Intuitively GC and SP share the same goal and that is to generate an sdr or loosley a sparse input encoding. Forgetting the concept of location in GC which IMO is acceptable since it needs to be agnostic to type of information anyway, then they even are more similar.
Correct me if I’m wrong but the advantage of grid cell based model is that it can use multiple modules at the same time, so a local (bits) and global (modules) consensus is possible. Whereas the SP can only use a certain region and consensus is local only. I always wish that the SP would have been processed/utilized in a stateful way and these states can vote with each other potentially accomplishing a global consensus. However this may be an irreleveant intuition for biology.
My personal belief on this (differs from Numenta) is that the SP algorithm is not happening in the brain. Instead the functions of sparsification, topology, and voting happen via L2/3 forming hex grids (not the same thing as “grid cells”). This function would be a combination of SP and TP (not TM).
I think I remember one of your posts about your idea.
My ideas/observations are best treated as purely algorithmic only. I’m not a biologist/neuroscientist. But I like to study computational machines and determine their equivalence before even implenting them. In my experience algorithms that tries to solve the same problem are more likely to be in the same family of algorithms. I believe that the grid+cell based model is a generalization of an sp.
Maybe I don’t understand what you are saying, but the SP does this when local inhibition is enabled and minicolumn competitions happen in local neighborhoods. This competition is not voting, but the global consensus is reached through local competitions.
If the hex-grid resonates after firing it would act as temporal pooling in addition spatial pooling / sparsification as described in my hex-grid post. For this to work correctly the model may have to include habituation.

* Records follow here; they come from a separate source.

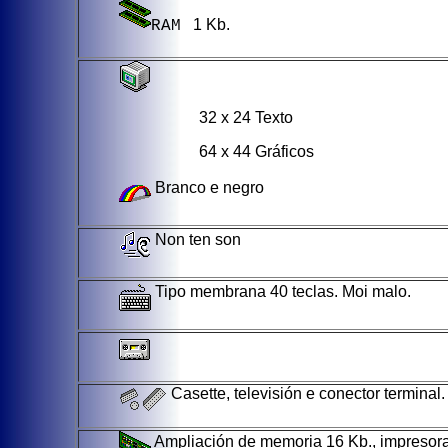
1 Kb.
RAM
32 x 24 Texto
64 x 44 Gráficos
Branco e negro
Non ten son
Tipo membrana 40 teclas. Moi malo.
Casette, televisión e conector terminal.
Ampliación de memoria 16 Kb., impresora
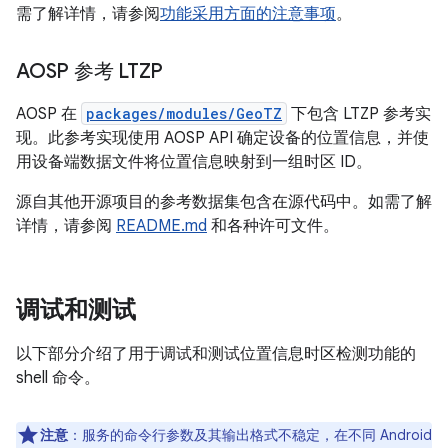
需了解详情，请参阅
功能采用方面的注意事项
。
AOSP 参考 LTZP
AOSP 在
packages/modules/GeoTZ
下包含 LTZP 参考实
现。此参考实现使用 AOSP API 确定设备的位置信息，并使
用设备端数据文件将位置信息映射到一组时区 ID。
源自其他开源项目的参考数据集包含在源代码中。如需了解
详情，请参阅
README.md
和各种许可文件。
调试和测试
以下部分介绍了用于调试和测试位置信息时区检测功能的
shell 命令。
注意
：服务的命令行参数及其输出格式不稳定，在不同 Android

Yes, this is based on some of Bitking’s previous posts. The hex-grid post describes the spatial pooling and topology aspects in detail.

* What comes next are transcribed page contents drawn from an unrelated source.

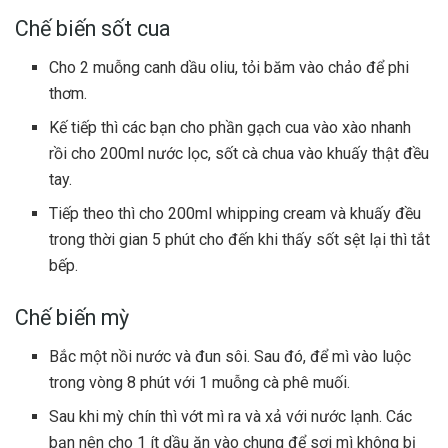
Chế biến sốt cua
Cho 2 muỗng canh dầu oliu, tỏi băm vào chảo để phi
thơm.
Kế tiếp thì các bạn cho phần gạch cua vào xào nhanh
rồi cho 200ml nước lọc, sốt cà chua vào khuấy thật đều
tay.
Tiếp theo thì cho 200ml whipping cream và khuấy đều
trong thời gian 5 phút cho đến khi thấy sốt sệt lại thì tắt
bếp.
Chế biến mỳ
Bắc một nồi nước và đun sôi. Sau đó, để mì vào luộc
trong vòng 8 phút với 1 muỗng cà phê muối.
Sau khi mỳ chín thì vớt mì ra và xả với nước lạnh. Các
bạn nên cho 1 ít dầu ăn vào chung để sợi mì không bị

Additionally, if we assume the activity in this layer is more temporally stable (as is the “object layer” described by TBT), that implies it is also performing temporal pooling due to the temporal differential between it and the less stable layers it connects with.

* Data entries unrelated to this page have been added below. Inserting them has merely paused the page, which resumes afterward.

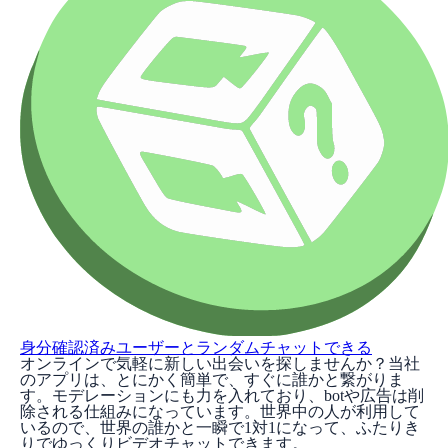
身分確認済みユーザーとランダムチャットできる
オンラインで気軽に新しい出会いを探しませんか？当社
のアプリは、とにかく簡単で、すぐに誰かと繋がりま
す。モデレーションにも力を入れており、botや広告は削
除される仕組みになっています。世界中の人が利用して
いるので、世界の誰かと一瞬で1対1になって、ふたりき
りでゆっくりビデオチャットできます。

Forgive my inaccurate use of terms. The local inhibition you have mentioned here and its result is what I mean about local consensus. The global consensus I’m talking about is a bit different, at least in my intuition and perspective.
When the SP does online learning, it can also be intuited that it is replicating instances of itself (states). These states, by intuition prefer an input, say for example if we consider this preference as a spectrum with values 0 to 1, for a particular input A, a state can be anywhere in this spectrum of preference, 0, 0.1, .50, .99, and etc. The higher the value the better.
Now the big question is at least for me, is that which of these states are the “healthiest”? By healthiest I mean it has significantly learned something. These states can be mutually exclusive/inclusive or mixed of both, so we cannot easily ignore some of these states, also unlike backpropagation where we can easily ignore the previous config of the parameters (state) because it is getting better through adjusting of errors, the SP cannot easily guarantee that State 1000 is healthier than State 99.
Another way of imagining these states is like a vertex of a graph and each of these vertices is a partial solution. If there’s a way to form consensus on these solutions I strongly believe that the SP can improve its capabilities. Today, at least of my understanding, we only use the latest state/vertex to test things (e.g. classify, cluster or encode). I believe that a subset of the previous states are as important as the latest state. These states if utilized I believe are analogous to multiple parallel modules in a grid cell.